__TASK DETAILS__.
Only the lines below, from the one with "But HOW is Sitting Bad for You? (1125, 929)" through the one with "About (666, 37)", are to be written out, exactly.
== GIVEN RECORDS ==
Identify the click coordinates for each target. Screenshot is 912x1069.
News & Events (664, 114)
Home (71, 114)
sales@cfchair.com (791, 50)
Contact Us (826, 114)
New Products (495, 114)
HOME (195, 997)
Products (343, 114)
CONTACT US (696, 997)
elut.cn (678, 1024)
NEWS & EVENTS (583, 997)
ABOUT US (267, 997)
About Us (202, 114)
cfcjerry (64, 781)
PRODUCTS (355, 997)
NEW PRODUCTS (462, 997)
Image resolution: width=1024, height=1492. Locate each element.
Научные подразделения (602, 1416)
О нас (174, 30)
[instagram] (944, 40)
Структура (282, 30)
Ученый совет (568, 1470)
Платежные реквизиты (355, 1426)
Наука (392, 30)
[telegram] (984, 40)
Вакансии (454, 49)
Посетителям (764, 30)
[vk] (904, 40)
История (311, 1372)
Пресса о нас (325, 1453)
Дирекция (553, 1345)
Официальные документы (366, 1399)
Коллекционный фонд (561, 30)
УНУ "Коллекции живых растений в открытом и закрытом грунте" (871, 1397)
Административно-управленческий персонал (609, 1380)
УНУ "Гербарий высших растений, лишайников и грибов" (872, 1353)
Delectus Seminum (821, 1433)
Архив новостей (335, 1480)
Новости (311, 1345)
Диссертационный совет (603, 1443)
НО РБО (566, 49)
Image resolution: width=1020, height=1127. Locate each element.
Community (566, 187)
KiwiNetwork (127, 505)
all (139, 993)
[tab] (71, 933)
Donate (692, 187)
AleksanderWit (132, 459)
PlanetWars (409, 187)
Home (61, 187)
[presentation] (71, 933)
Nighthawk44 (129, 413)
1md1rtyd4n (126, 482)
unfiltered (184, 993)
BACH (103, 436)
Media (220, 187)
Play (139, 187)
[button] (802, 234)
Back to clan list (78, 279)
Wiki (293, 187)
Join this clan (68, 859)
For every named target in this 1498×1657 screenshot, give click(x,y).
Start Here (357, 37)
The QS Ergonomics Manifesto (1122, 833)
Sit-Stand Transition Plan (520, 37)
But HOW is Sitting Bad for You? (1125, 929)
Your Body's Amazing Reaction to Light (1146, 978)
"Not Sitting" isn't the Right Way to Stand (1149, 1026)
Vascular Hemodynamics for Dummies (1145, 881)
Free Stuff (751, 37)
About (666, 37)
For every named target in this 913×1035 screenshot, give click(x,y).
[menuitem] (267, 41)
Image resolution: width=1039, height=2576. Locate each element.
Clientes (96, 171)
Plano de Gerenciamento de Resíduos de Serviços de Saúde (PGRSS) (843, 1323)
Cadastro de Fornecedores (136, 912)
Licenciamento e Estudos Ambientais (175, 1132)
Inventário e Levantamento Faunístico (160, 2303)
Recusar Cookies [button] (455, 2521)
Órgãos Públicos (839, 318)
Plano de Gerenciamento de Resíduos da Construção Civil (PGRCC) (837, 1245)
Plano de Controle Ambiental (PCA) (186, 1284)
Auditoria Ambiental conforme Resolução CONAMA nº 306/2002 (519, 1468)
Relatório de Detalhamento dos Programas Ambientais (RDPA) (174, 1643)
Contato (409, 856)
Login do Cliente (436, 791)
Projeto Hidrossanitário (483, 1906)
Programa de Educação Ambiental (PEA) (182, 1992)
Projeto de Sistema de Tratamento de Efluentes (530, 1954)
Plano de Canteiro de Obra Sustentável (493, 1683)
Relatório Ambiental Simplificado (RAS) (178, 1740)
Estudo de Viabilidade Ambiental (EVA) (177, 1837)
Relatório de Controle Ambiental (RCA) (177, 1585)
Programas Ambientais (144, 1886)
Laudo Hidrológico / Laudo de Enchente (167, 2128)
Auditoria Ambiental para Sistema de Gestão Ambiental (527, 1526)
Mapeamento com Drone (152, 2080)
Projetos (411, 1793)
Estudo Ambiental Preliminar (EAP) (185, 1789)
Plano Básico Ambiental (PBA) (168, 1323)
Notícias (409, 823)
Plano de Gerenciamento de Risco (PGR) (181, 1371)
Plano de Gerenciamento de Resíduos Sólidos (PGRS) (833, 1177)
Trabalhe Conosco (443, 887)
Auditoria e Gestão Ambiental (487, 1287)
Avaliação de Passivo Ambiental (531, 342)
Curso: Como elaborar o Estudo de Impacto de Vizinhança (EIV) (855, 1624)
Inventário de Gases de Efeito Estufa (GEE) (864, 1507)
===
__EXERCISE RESPONSE__.
But HOW is Sitting Bad for You? (1125, 929)
Your Body's Amazing Reaction to Light (1146, 978)
"Not Sitting" isn't the Right Way to Stand (1149, 1026)
Vascular Hemodynamics for Dummies (1145, 881)
Free Stuff (751, 37)
About (666, 37)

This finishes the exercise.